Exercise details -
Could you restate the data below word for word, without its pictures?

Material provided -
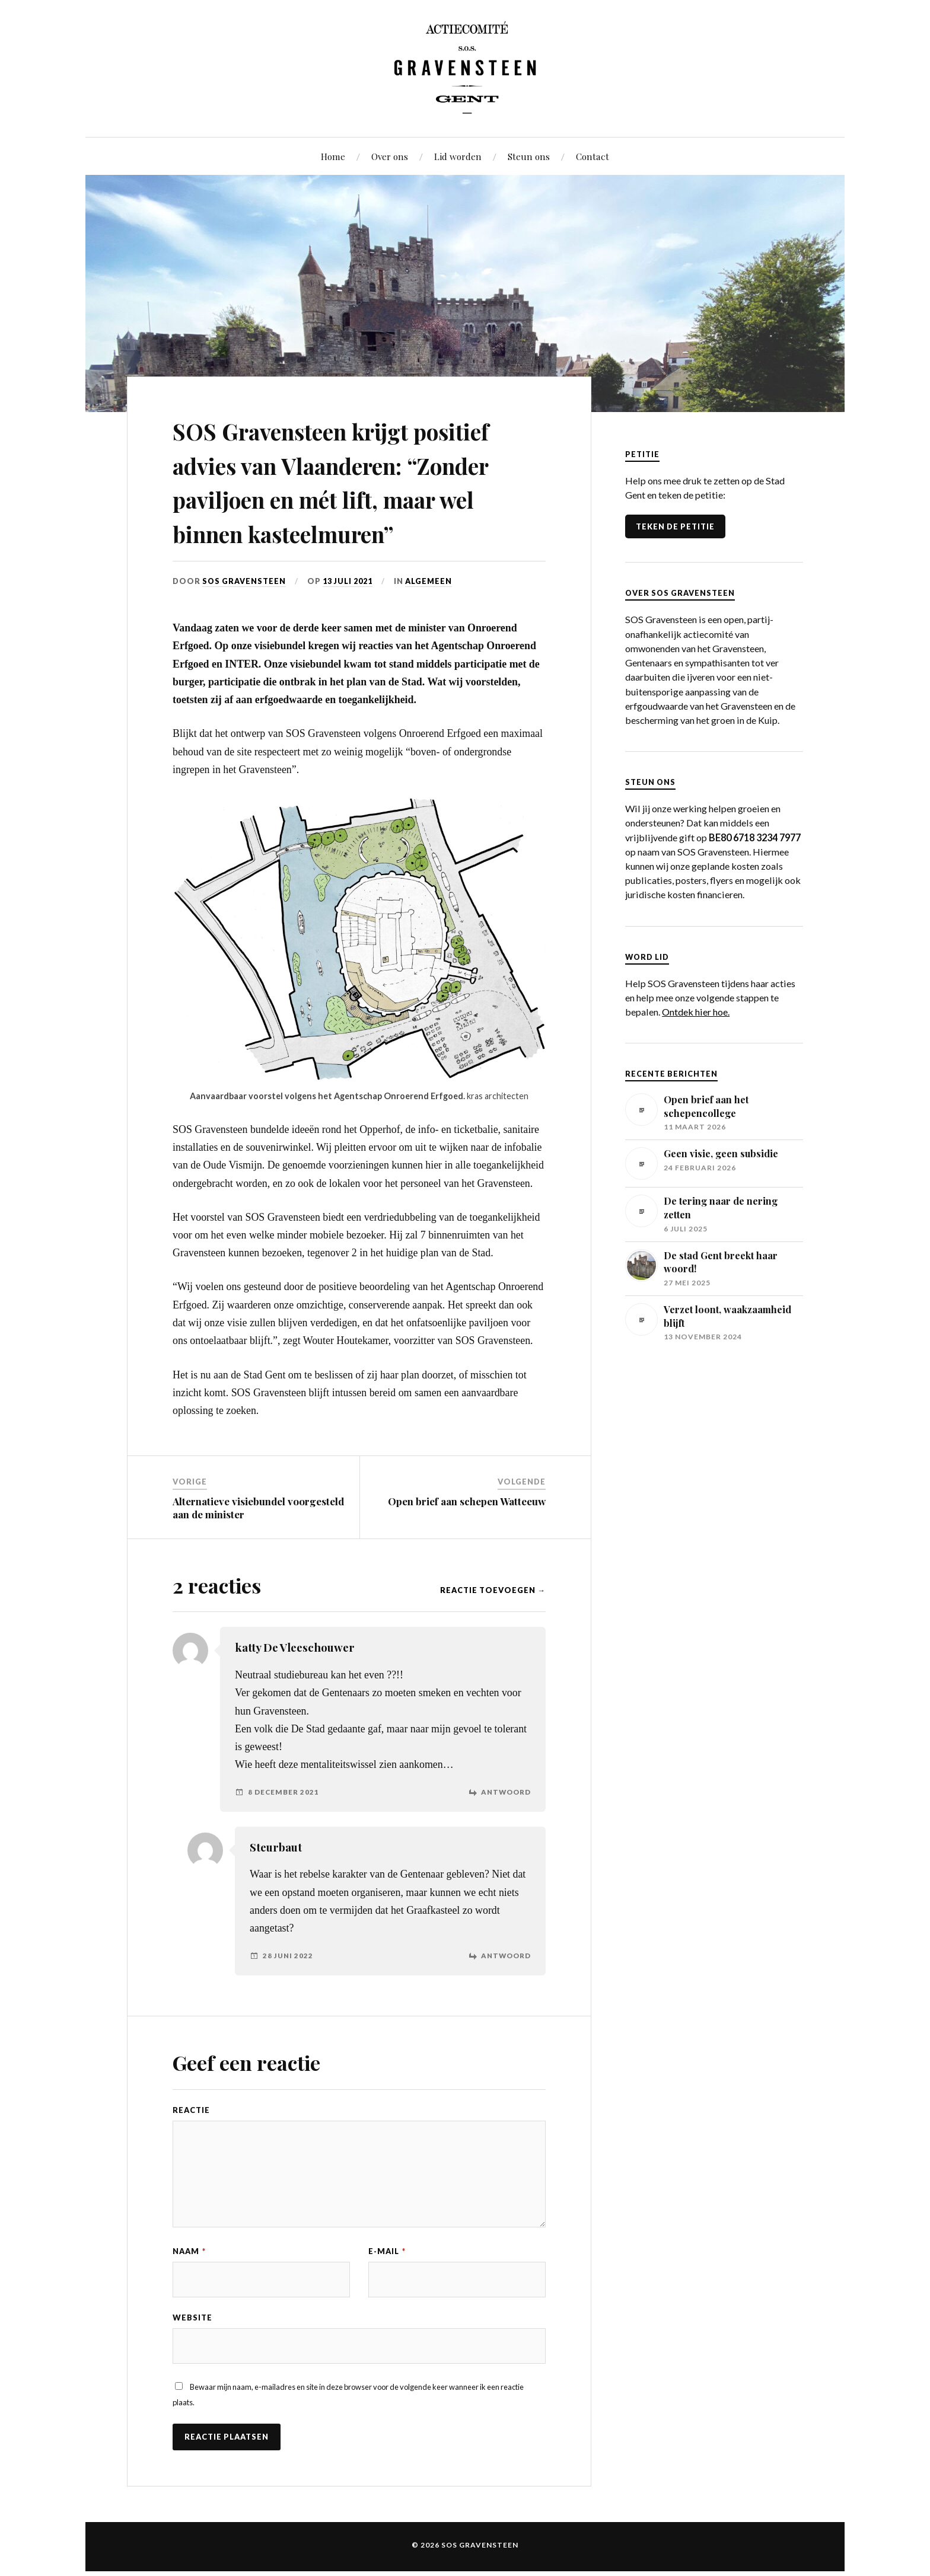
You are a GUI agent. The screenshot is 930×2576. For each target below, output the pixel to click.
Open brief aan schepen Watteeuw (467, 1534)
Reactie (191, 2144)
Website (192, 2352)
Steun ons (529, 156)
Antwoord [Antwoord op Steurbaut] (505, 1989)
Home (333, 156)
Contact (592, 156)
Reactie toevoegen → (493, 1624)
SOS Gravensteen (244, 615)
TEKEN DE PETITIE (675, 526)
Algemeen (429, 615)
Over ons (389, 156)
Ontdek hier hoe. (696, 1011)
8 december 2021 (283, 1826)
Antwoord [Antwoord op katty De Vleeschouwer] (505, 1826)
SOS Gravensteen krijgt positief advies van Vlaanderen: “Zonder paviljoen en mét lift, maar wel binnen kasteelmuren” (359, 497)
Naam (189, 2285)
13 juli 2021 (348, 615)
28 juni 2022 (288, 1989)
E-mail (387, 2285)
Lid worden (458, 156)
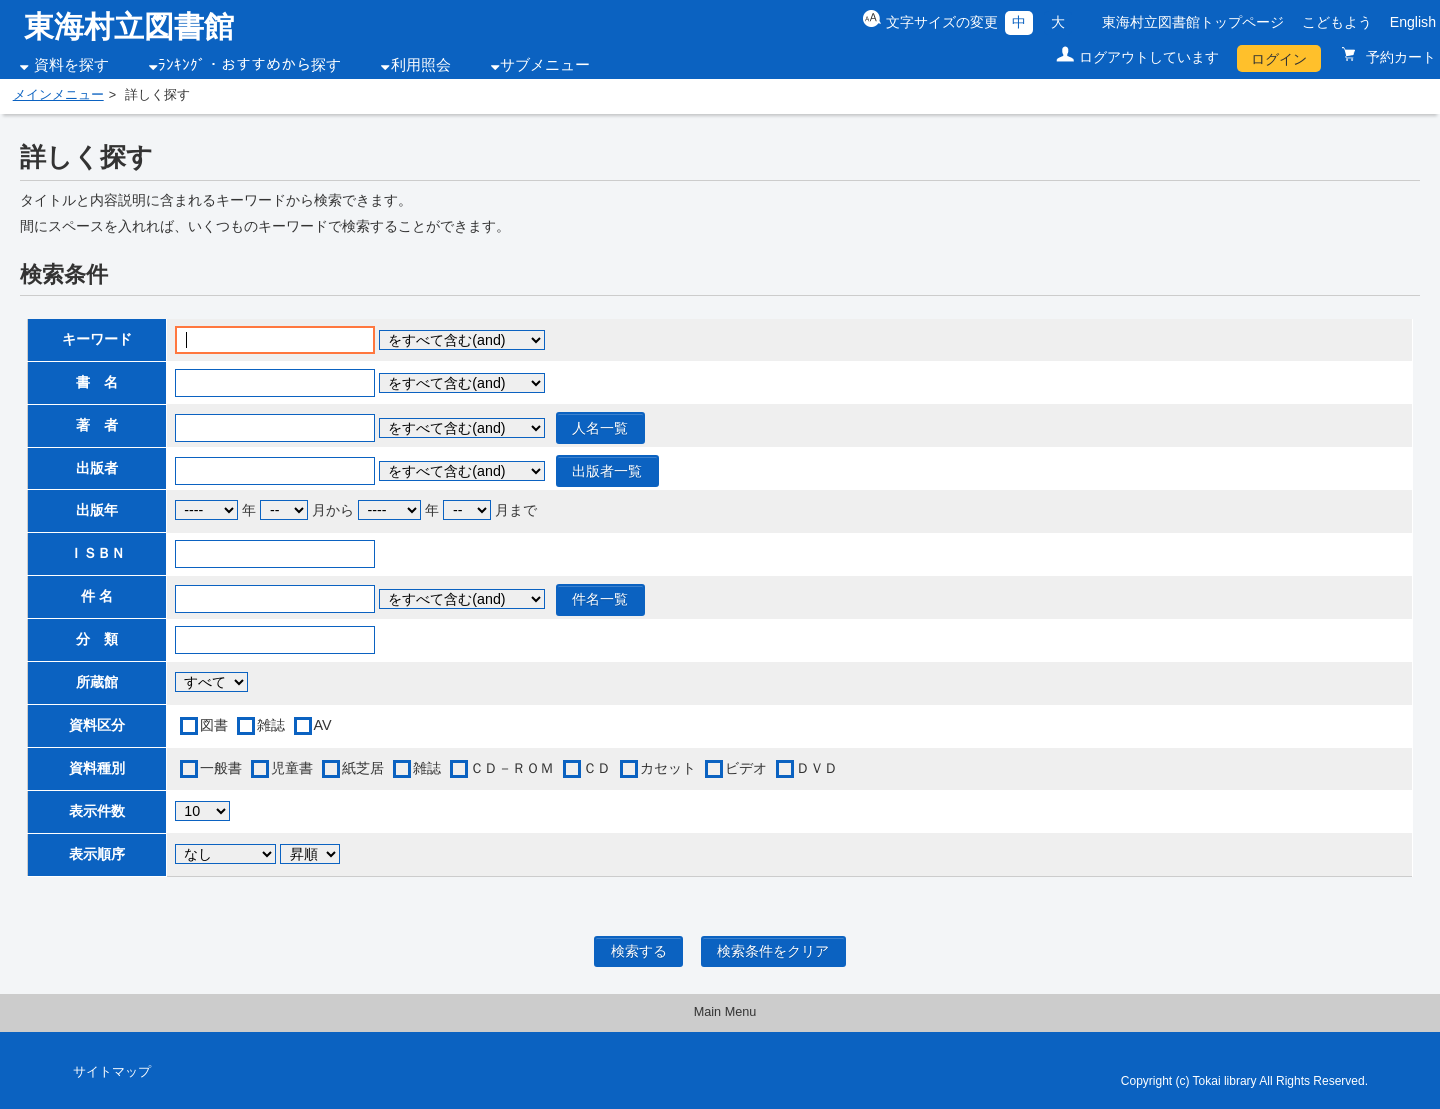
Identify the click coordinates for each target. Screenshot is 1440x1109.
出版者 (97, 468)
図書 (214, 725)
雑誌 (271, 725)
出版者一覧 (607, 471)
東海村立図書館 (129, 26)
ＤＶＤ (817, 768)
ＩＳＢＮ (97, 553)
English (1413, 22)
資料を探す (71, 65)
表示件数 (97, 811)
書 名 (97, 382)
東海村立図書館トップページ (1193, 22)
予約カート (1399, 57)
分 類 (97, 639)
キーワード (97, 339)
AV (323, 725)
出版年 (97, 510)
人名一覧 (600, 428)
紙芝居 (363, 768)
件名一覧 (600, 599)
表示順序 (97, 854)
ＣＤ (597, 768)
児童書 (292, 768)
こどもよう (1337, 22)
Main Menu (725, 1012)
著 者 (97, 425)
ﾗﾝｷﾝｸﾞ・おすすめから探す (249, 65)
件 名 (97, 596)
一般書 (221, 768)
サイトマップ (112, 1072)
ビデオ (746, 768)
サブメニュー (545, 65)
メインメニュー (58, 95)
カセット (668, 768)
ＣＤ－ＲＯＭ (512, 768)
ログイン (1279, 59)
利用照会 (421, 65)
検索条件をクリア (773, 951)
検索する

Answer to this problem -
You are a GUI agent. The screenshot is 930×2576. For each target below, output the pixel to click.
Open brief aan schepen Watteeuw (467, 1534)
Reactie (191, 2144)
Website (192, 2352)
Steun ons (529, 156)
Antwoord [Antwoord op Steurbaut] (505, 1989)
Home (333, 156)
Contact (592, 156)
Reactie toevoegen → (493, 1624)
SOS Gravensteen (244, 615)
TEKEN DE PETITIE (675, 526)
Algemeen (429, 615)
Over ons (389, 156)
Ontdek hier hoe. (696, 1011)
8 december 2021 (283, 1826)
Antwoord [Antwoord op katty De Vleeschouwer] (505, 1826)
SOS Gravensteen krijgt positief advies van Vlaanderen: “Zonder paviljoen en mét lift, maar wel binnen kasteelmuren” (359, 497)
Naam (189, 2285)
13 juli 2021 (348, 615)
28 juni 2022 (288, 1989)
E-mail (387, 2285)
Lid worden (458, 156)
Identify the click coordinates for each target. Screenshot is 1440x1109.
出版者 (97, 468)
図書 (214, 725)
雑誌 (271, 725)
出版者一覧 (607, 471)
東海村立図書館 (129, 26)
ＤＶＤ (817, 768)
ＩＳＢＮ (97, 553)
English (1413, 22)
資料を探す (71, 65)
表示件数 (97, 811)
書 名 (97, 382)
東海村立図書館トップページ (1193, 22)
予約カート (1399, 57)
分 類 (97, 639)
キーワード (97, 339)
AV (323, 725)
出版年 (97, 510)
人名一覧 (600, 428)
紙芝居 (363, 768)
件名一覧 (600, 599)
表示順序 (97, 854)
ＣＤ (597, 768)
児童書 (292, 768)
こどもよう (1337, 22)
Main Menu (725, 1012)
著 者 (97, 425)
ﾗﾝｷﾝｸﾞ・おすすめから探す (249, 65)
件 名 (97, 596)
一般書 (221, 768)
サイトマップ (112, 1072)
ビデオ (746, 768)
サブメニュー (545, 65)
メインメニュー (58, 95)
カセット (668, 768)
ＣＤ－ＲＯＭ (512, 768)
ログイン (1279, 59)
利用照会 (421, 65)
検索条件をクリア (773, 951)
検索する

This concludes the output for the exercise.